Every Wrong Reason(55)
“Don’t look at me like that,” she growled. “It’s not that I didn’t trust you or wanted to keep it a secret, it’s just that… well, it’s embarrassing! I try not to ever think about it, let alone actually talk about it. Besides, it was a long time ago and has nothing to do with who I am today.”
“It has something to do with who you are today,” I argued.
Her expression crumpled and I realized all of her bravado had been exactly that… just a show of bravery to hide her past wounds… her past agony.
“You’re right,” she sighed. “It does. But I’m serious when I say it was a long time ago. I’m a different person today. I moved on with my life. Really, I built a new life for myself. I just, I just wanted to let you know that I really do understand what you’re going through. And I also know that it gets better… that it won’t always hurt like this.”

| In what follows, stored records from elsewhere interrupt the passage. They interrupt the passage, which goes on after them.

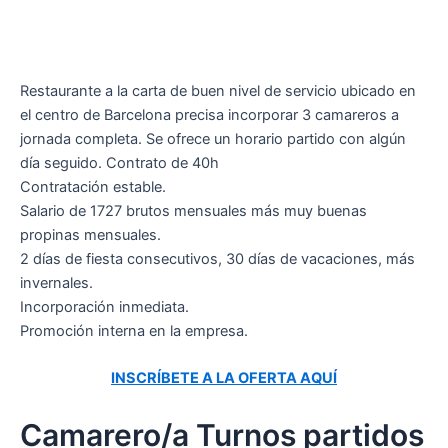
Restaurante a la carta de buen nivel de servicio ubicado en
el centro de Barcelona precisa incorporar 3 camareros a
jornada completa. Se ofrece un horario partido con algún
día seguido. Contrato de 40h
Contratación estable.
Salario de 1727 brutos mensuales más muy buenas
propinas mensuales.
2 días de fiesta consecutivos, 30 días de vacaciones, más
invernales.
Incorporación inmediata.
Promoción interna en la empresa.
INSCRÍBETE A LA OFERTA AQUÍ
Camarero/a Turnos partidos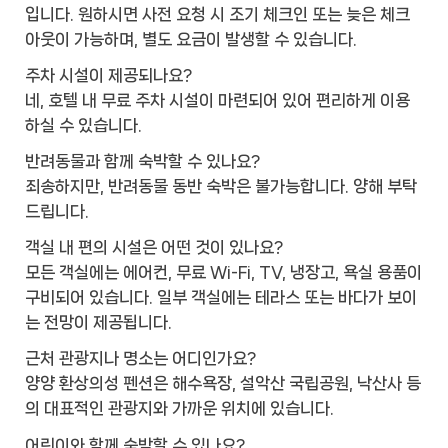
입니다. 원하시면 사전 요청 시 조기 체크인 또는 늦은 체크
아웃이 가능하며, 별도 요금이 발생할 수 있습니다.
주차 시설이 제공되나요?
네, 호텔 내 무료 주차 시설이 마련되어 있어 편리하게 이용
하실 수 있습니다.
반려동물과 함께 숙박할 수 있나요?
죄송하지만, 반려동물 동반 숙박은 불가능합니다. 양해 부탁
드립니다.
객실 내 편의 시설은 어떤 것이 있나요?
모든 객실에는 에어컨, 무료 Wi-Fi, TV, 냉장고, 욕실 용품이
구비되어 있습니다. 일부 객실에는 테라스 또는 바다가 보이
는 전망이 제공됩니다.
근처 관광지나 명소는 어디인가요?
양양 환상의성 펜션은 해수욕장, 설악산 국립공원, 낙산사 등
의 대표적인 관광지와 가까운 위치에 있습니다.
어린이와 함께 숙박할 수 있나요?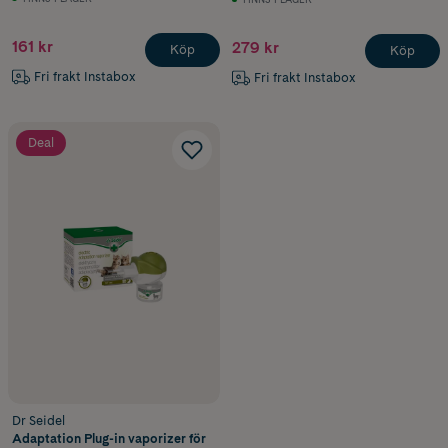
161 kr
279 kr
Köp
Köp
Fri frakt Instabox
Fri frakt Instabox
Deal
Dr Seidel
Adaptation Plug-in vaporizer för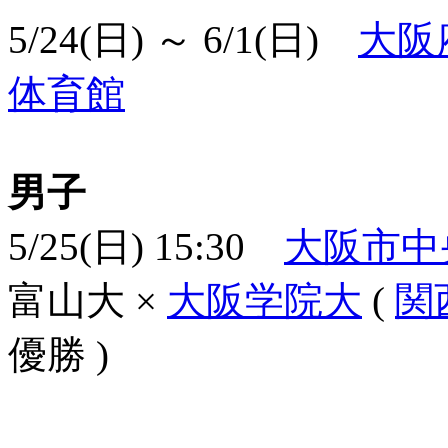
5/24(日) ～ 6/1(日)
大阪
体育館
男子
5/25(日) 15:30
大阪市中
富山大 ×
大阪学院大
(
関
優勝 )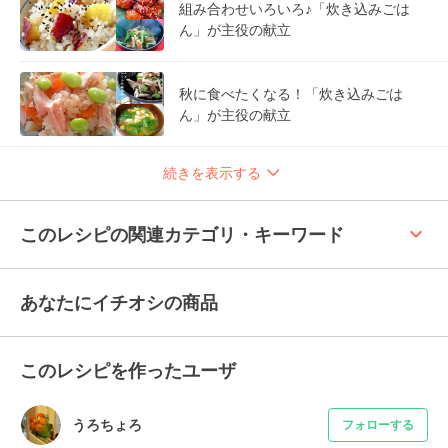
組み合わせいろいろ♪「炊き込みごは
ん」が主役の献立
秋に食べたくなる！「炊き込みごは
ん」が主役の献立
続きを表示する
keyboard_arrow_up
このレシピの関連カテゴリ・キーワード
あなたにイチオシの商品
このレシピを作ったユーザ
うろちょろ
フォローする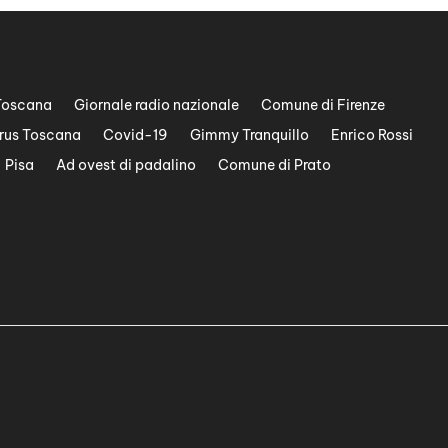
Toscana
Giornale radio nazionale
Comune di Firenze
rus Toscana
Covid-19
Gimmy Tranquillo
Enrico Rossi
Pisa
Ad ovest di padalino
Comune di Prato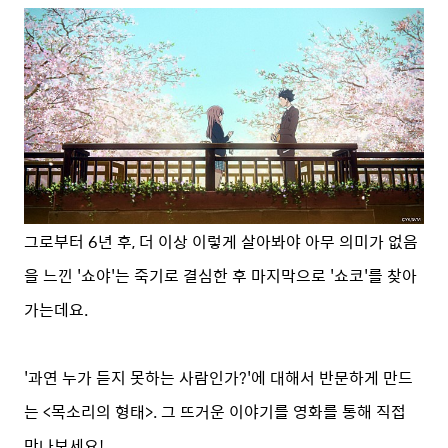
그로부터 6년 후, 더 이상 이렇게 살아봐야 아무 의미가 없음
을 느낀 '쇼야'는 죽기로 결심한 후 마지막으로 '쇼코'를 찾아
가는데요.
'과연 누가 듣지 못하는 사람인가?'에 대해서 반문하게 만드
는 <목소리의 형태>.
그 뜨거운 이야기를 영화를 통해 직접
만나보세요!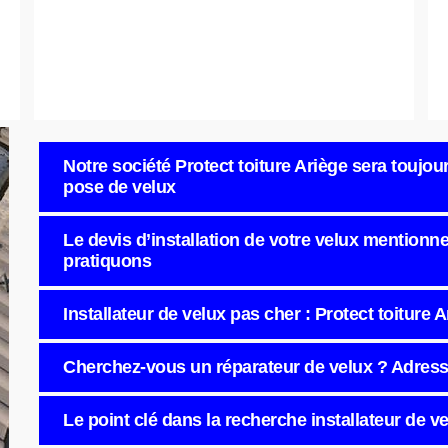
Notre société Protect toiture Ariège sera touj
pose de velux
Le devis d’installation de votre velux mentionne
pratiquons
Installateur de velux pas cher : Protect toiture 
Cherchez-vous un réparateur de velux ? Adresse
Le point clé dans la recherche installateur de v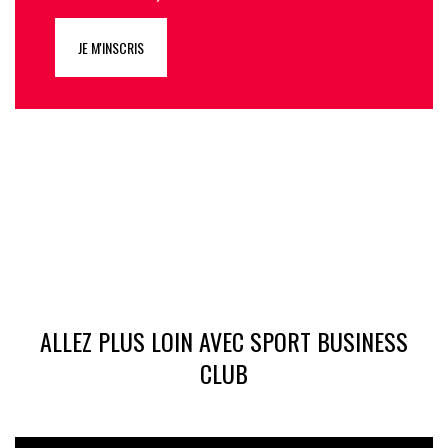
JE M'INSCRIS
ALLEZ PLUS LOIN AVEC SPORT BUSINESS
CLUB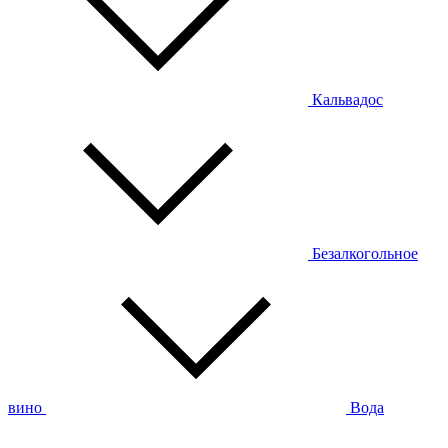
Кальвадос
Безалкогольное
вино
Вода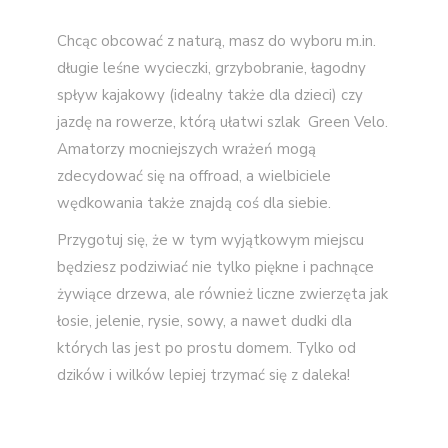
Chcąc obcować z naturą, masz do wyboru m.in.
długie leśne wycieczki, grzybobranie, łagodny
spływ kajakowy (idealny także dla dzieci) czy
jazdę na rowerze, którą ułatwi szlak Green Velo.
Amatorzy mocniejszych wrażeń mogą
zdecydować się na offroad, a wielbiciele
wędkowania także znajdą coś dla siebie.
Przygotuj się, że w tym wyjątkowym miejscu
będziesz podziwiać nie tylko piękne i pachnące
żywiące drzewa, ale również liczne zwierzęta jak
łosie, jelenie, rysie, sowy, a nawet dudki dla
których las jest po prostu domem. Tylko od
dzików i wilków lepiej trzymać się z daleka!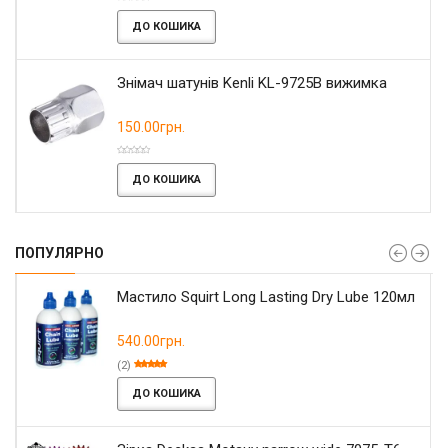
ДО КОШИКА
Знімач шатунів Kenli KL-9725B вижимка
150.00грн.
ДО КОШИКА
ПОПУЛЯРНО
Мастило Squirt Long Lasting Dry Lube 120мл
540.00грн.
(2)
ДО КОШИКА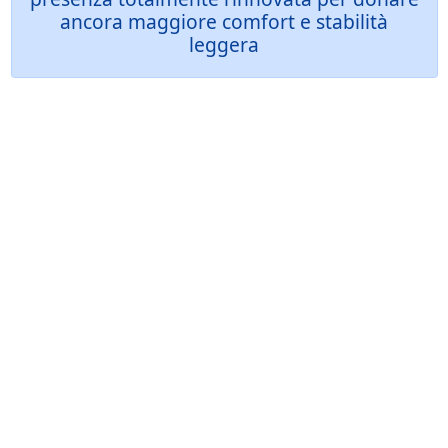
ancora maggiore comfort e stabilità
leggera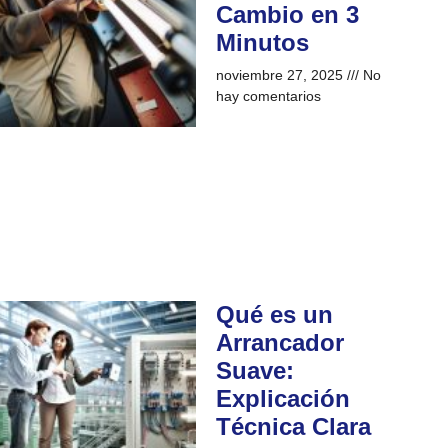
Cambio en 3
Minutos
noviembre 27, 2025
No
hay comentarios
Qué es un
Arrancador
Suave:
Explicación
Técnica Clara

“What happened? Tell me, please?”
She rolled her eyes at my soft tone but wiggled in a way that let me know she was gearing herself up for a conversation she didn’t want to have, but would have for me. “You know I have a… precarious relationship with my parents?” She lifted her eyebrows waiting for my acknowledgment. I nodded once and she continued, “They’ve always been overbearing, completely impossible. Ever since I can remember, they’ve always wanted to… control me. It’s always been difficult to live with their expectations, but especially during high school, and even more so when it came to my future and how I would live it out. They had a certain set of demands they wanted me to meet and I just wanted to, I don’t know, be a kid… be free. I just wanted to live out from under their thumb.”
She paused for a moment, seeming lost in the past. I reached out and squeezed her hand. It was a gentle move of sympathy on my part, but she jerked at the contact, jerked awake from whatever memories had momentarily imprisoned her.
“Naturally,” she continued, “I jumped at the first opportunity to get away from them. That opportunity came in the form of Marcus Henry, my high school sweetheart. We were so in love. Seriously, Kate, you wouldn’t have even recognized me. I was out of control. The world revolved around Marcus. The sun rose and set with him. And when he wanted to get married straight out of high school I didn’t even think twice. I saw an opportunity to get away from my parents and bonus, I would be married to the man of my dreams.”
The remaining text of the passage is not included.